NIDDK Installs New Spectrometer
By Sharon Ricks
"It wasn't your typical office move," says Dr. Angela Gronenborn, about the 10-foot-tall 3,527-pound 750 megaHertz nuclear magnetic resonance (NMR) spectrometer recently installed in Bldg. 5.
To lower the giant magnet into the subbasement, more than a foot of brick was removed from the top of the rear entrance, ceiling beams were dislodged, and the freight elevator was pulled out of the way. "It wasn't easy, but everything went smoothly," says Gronenborn, who is chief of the structural biology section in NIDDK's Laboratory of Chemical Physics.
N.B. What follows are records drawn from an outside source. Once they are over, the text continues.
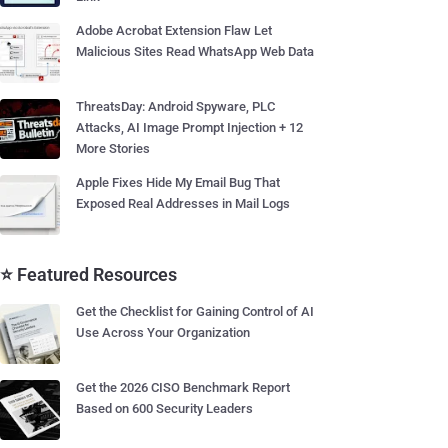
Adobe Acrobat Extension Flaw Let
Malicious Sites Read WhatsApp Web Data
ThreatsDay: Android Spyware, PLC
Attacks, AI Image Prompt Injection + 12
More Stories
Apple Fixes Hide My Email Bug That
Exposed Real Addresses in Mail Logs
⭐ Featured Resources
Get the Checklist for Gaining Control of AI
Use Across Your Organization
Get the 2026 CISO Benchmark Report
Based on 600 Security Leaders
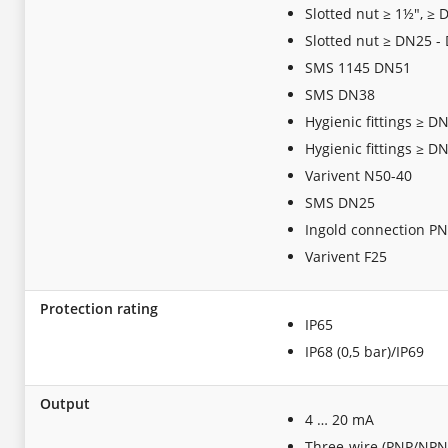
Slotted nut ≥ 1½", ≥
Slotted nut ≥ DN25 -
SMS 1145 DN51
SMS DN38
Hygienic fittings ≥ D
Hygienic fittings ≥ D
Varivent N50-40
SMS DN25
Ingold connection P
Varivent F25
Protection rating
IP65
IP68 (0,5 bar)/IP69
Output
4 … 20 mA
Three-wire (PNP/NPN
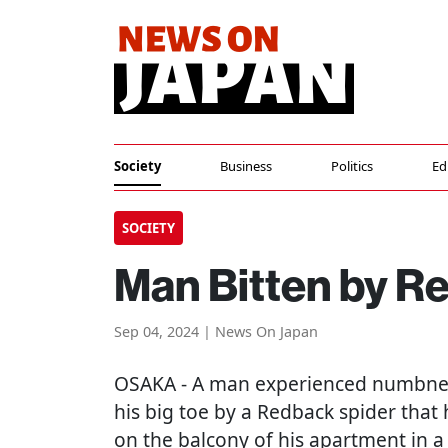
Society
Business
Politics
Ed
SOCIETY
Man Bitten by R
Sep 04, 2024 | News On Japan
OSAKA
- A man experienced numbnes
his big toe by a Redback spider that 
on the balcony of his apartment in a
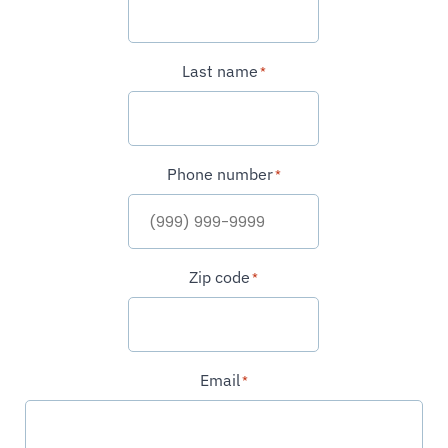
Last name
*
Phone number
*
Zip code
*
Email
*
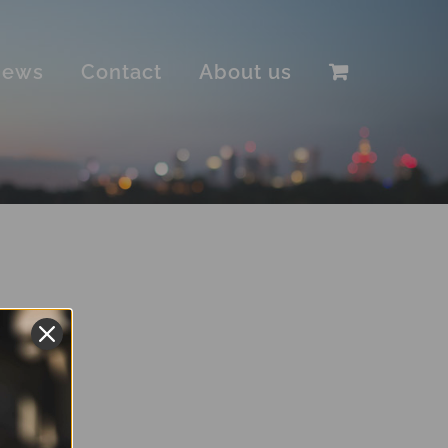
iews
Contact
About us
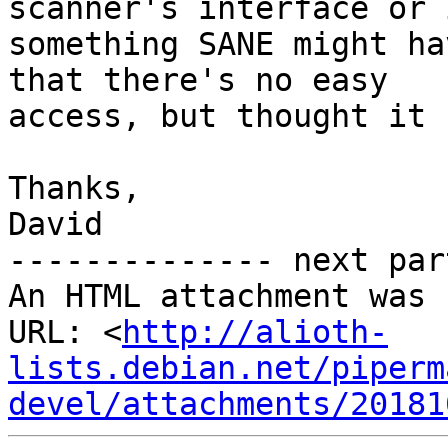
scanner's interface or 
something SANE might ha
that there's no easy

access, but thought it 
Thanks,

David

-------------- next par
An HTML attachment was 
URL: <
http://alioth-
lists.debian.net/piperm
devel/attachments/20181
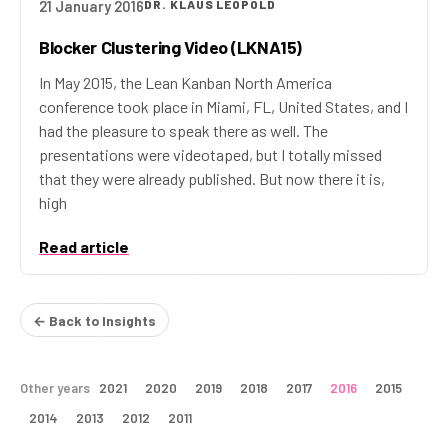
21 January 2016
DR. KLAUS LEOPOLD
Blocker Clustering Video (LKNA15)
In May 2015, the Lean Kanban North America
conference took place in Miami, FL, United States, and I
had the pleasure to speak there as well. The
presentations were videotaped, but I totally missed
that they were already published. But now there it is,
high
Read article
← Back to Insights
Other years
2021
2020
2019
2018
2017
2016
2015
2014
2013
2012
2011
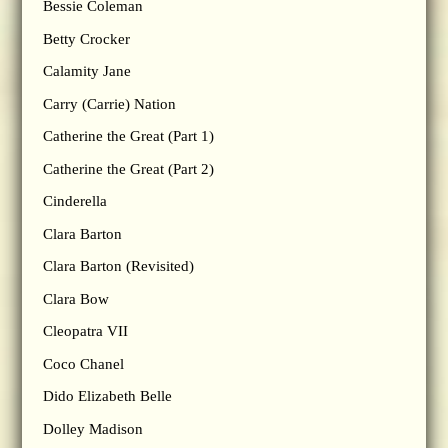
Bessie Coleman
Betty Crocker
Calamity Jane
Carry (Carrie) Nation
Catherine the Great (Part 1)
Catherine the Great (Part 2)
Cinderella
Clara Barton
Clara Barton (Revisited)
Clara Bow
Cleopatra VII
Coco Chanel
Dido Elizabeth Belle
Dolley Madison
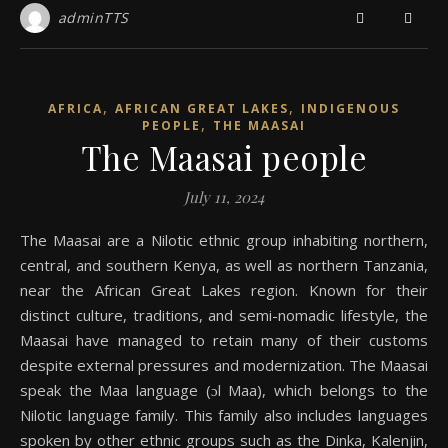
adminTTS
,
,
AFRICA
AFRICAN GREAT LAKES
INDIGENOUS
,
PEOPLE
THE MAASAI
The Maasai people
July 11, 2024
The Maasai are a Nilotic ethnic group inhabiting northern,
central, and southern Kenya, as well as northern Tanzania,
near the African Great Lakes region. Known for their
distinct culture, traditions, and semi-nomadic lifestyle, the
Maasai have managed to retain many of their customs
despite external pressures and modernization. The Maasai
speak the Maa language (ɔl Maa), which belongs to the
Nilotic language family. This family also includes languages
spoken by other ethnic groups such as the Dinka, Kalenjin,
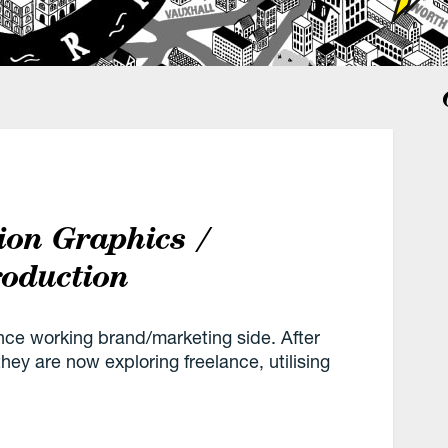
ion Graphics /
roduction
nce working brand/marketing side. After
hey are now exploring freelance, utilising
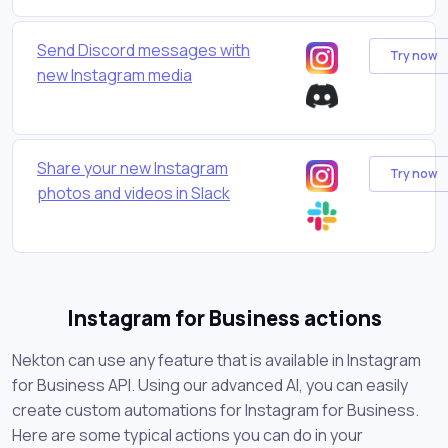
Send Discord messages with
Try now
new Instagram media
Share your new Instagram
Try now
photos and videos in Slack
Instagram for Business actions
Nekton can use any feature that is available in Instagram
for Business API. Using our advanced AI, you can easily
create custom automations for Instagram for Business.
Here are some typical actions you can do in your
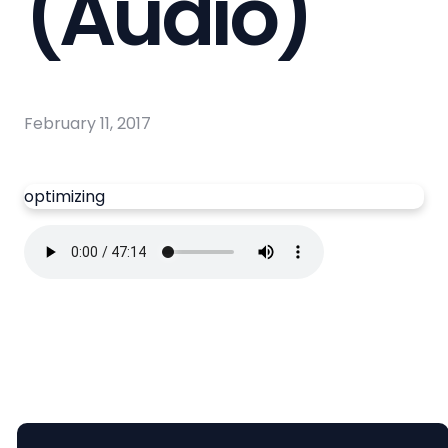
(Audio)
February 11, 2017
optimizing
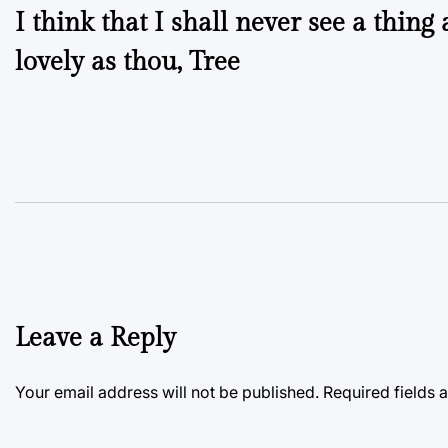
I think that I shall never see a thing 
navigation
lovely as thou, Tree
Leave a Reply
Your email address will not be published.
Required fields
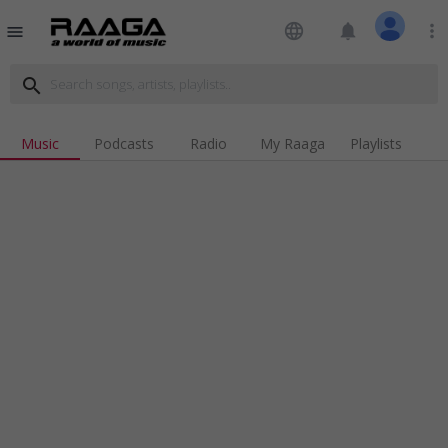
language
notifications
more_vert
menu
search
Music
Podcasts
Radio
My Raaga
Playlists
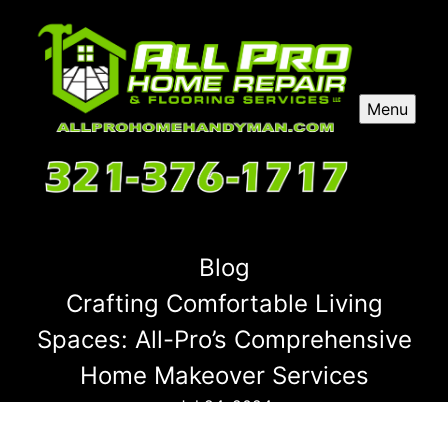
Menu
Blog
Crafting Comfortable Living
Spaces: All-Pro’s Comprehensive
Home Makeover Services
Jul 24, 2024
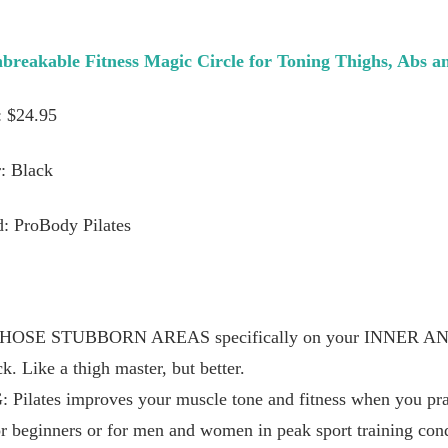
nbreakable Fitness Magic Circle for Toning Thighs, Abs a
: $24.95
: Black
: ProBody Pilates
OSE STUBBORN AREAS specifically on your INNER A
k. Like a thigh master, but better.
ates improves your muscle tone and fitness when you pract
r beginners or for men and women in peak sport training cond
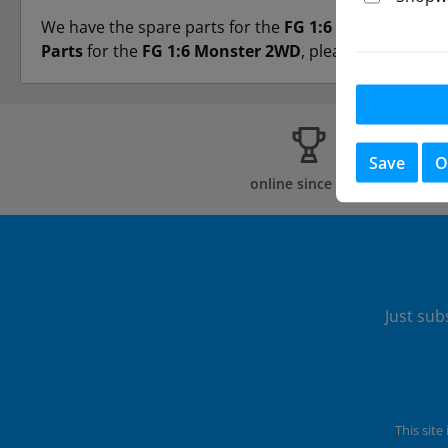
We have the spare parts for the
FG 1:6 Monster 2WD
Parts
for the
FG 1:6 Monster 2WD
, please contact us 
Save
O
online since 2002
Just sub
This sit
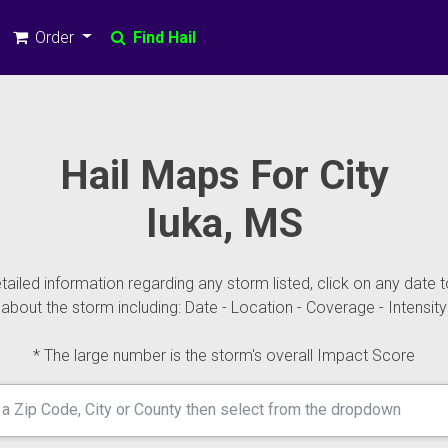
Order
Find Hail
Hail Maps For City
Iuka, MS
ailed information regarding any storm listed, click on any date t
about the storm including: Date - Location - Coverage - Intensity
* The large number is the storm's overall Impact Score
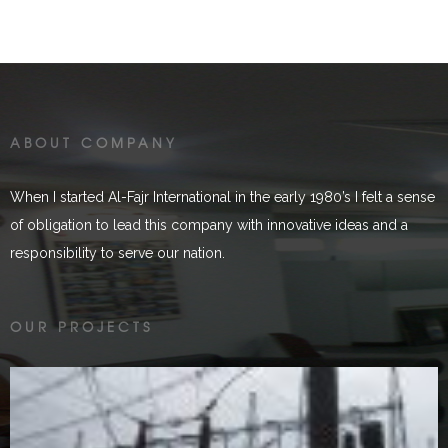
ABOUT COMPANY
When I started Al-Fajr International in the early 1980’s I felt a sense
of obligation to lead this company with innovative ideas and a
responsibility to serve our nation.
Malakand HPC
OUR PROJECTS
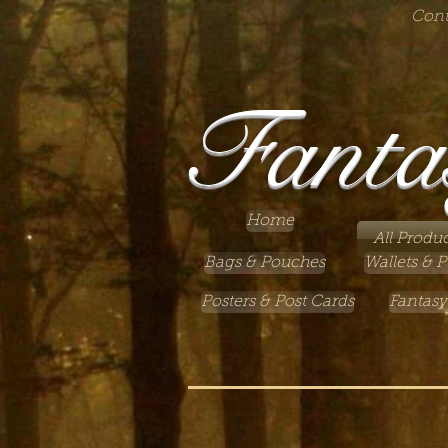
Cont
Fanta
Home
All Produc
Bags & Pouches
Wallets & P
Posters & Post Cards
Fantasy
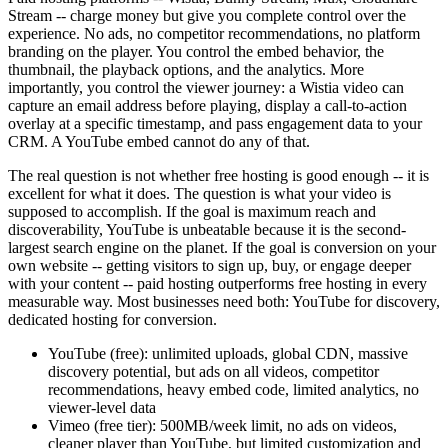
Stream -- charge money but give you complete control over the
experience. No ads, no competitor recommendations, no platform
branding on the player. You control the embed behavior, the
thumbnail, the playback options, and the analytics. More
importantly, you control the viewer journey: a Wistia video can
capture an email address before playing, display a call-to-action
overlay at a specific timestamp, and pass engagement data to your
CRM. A YouTube embed cannot do any of that.
The real question is not whether free hosting is good enough -- it is
excellent for what it does. The question is what your video is
supposed to accomplish. If the goal is maximum reach and
discoverability, YouTube is unbeatable because it is the second-
largest search engine on the planet. If the goal is conversion on your
own website -- getting visitors to sign up, buy, or engage deeper
with your content -- paid hosting outperforms free hosting in every
measurable way. Most businesses need both: YouTube for discovery,
dedicated hosting for conversion.
YouTube (free): unlimited uploads, global CDN, massive
discovery potential, but ads on all videos, competitor
recommendations, heavy embed code, limited analytics, no
viewer-level data
Vimeo (free tier): 500MB/week limit, no ads on videos,
cleaner player than YouTube, but limited customization and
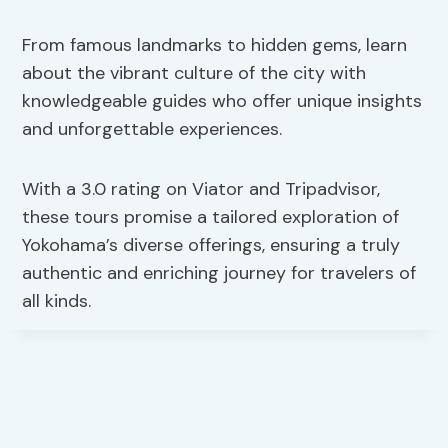
From famous landmarks to hidden gems, learn
about the vibrant culture of the city with
knowledgeable guides who offer unique insights
and unforgettable experiences.
With a 3.0 rating on Viator and Tripadvisor,
these tours promise a tailored exploration of
Yokohama’s diverse offerings, ensuring a truly
authentic and enriching journey for travelers of
all kinds.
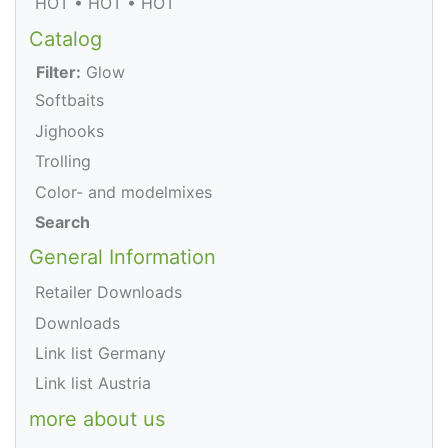
HOT • HOT • HOT
Catalog
Filter:
Glow
Softbaits
Jighooks
Trolling
Color- and modelmixes
Search
General Information
Retailer Downloads
Downloads
Link list Germany
Link list Austria
more about us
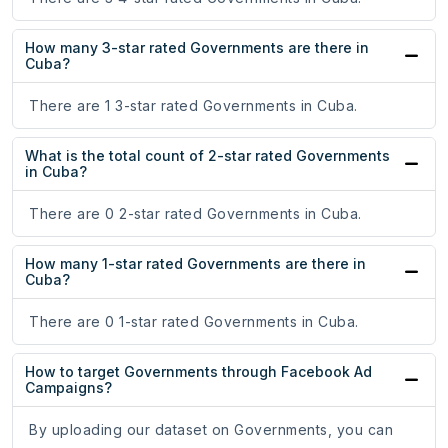
How many 3-star rated Governments are there in
Cuba?
There are 1 3-star rated Governments in Cuba.
What is the total count of 2-star rated Governments
in Cuba?
There are 0 2-star rated Governments in Cuba.
How many 1-star rated Governments are there in
Cuba?
There are 0 1-star rated Governments in Cuba.
How to target Governments through Facebook Ad
Campaigns?
By uploading our dataset on Governments, you can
The biggest and most powerful spectrometer at NIH was purchased by NIDDK's LCP, NIDR, and the Intramural AIDS Targeted Antiviral Program. It has the capacity to analyze the structure of AIDS proteins, reveal the three-dimensional structures of large cancer molecules and ultimately open new avenues of research at NIDDK.
"It brings our equipment up to speed with that of the other major NMR laboratories, including one at the Department of Energy," Gronenborn says. The magnet will be used by four NIDDK research groups, headed by Drs. Adriaan Bax, Marius Clore, Gronenborn, and Robert Tycko, and one NIDR research group led by Dr. Dennis Torchia.
The NIDDK lab, in collaboration with others in NIAMS, recently found an unexpected fold in the solution structure of HIV-1 Nef using a 600 MHz spectrometer. The fold suggests a target for anti-HIV drug design. "Our findings are promising," says Gronenborn. "But the 750 MHz would have eliminated problems we experienced with aggregation and allowed us to work with protein solutions at reduced concentrations."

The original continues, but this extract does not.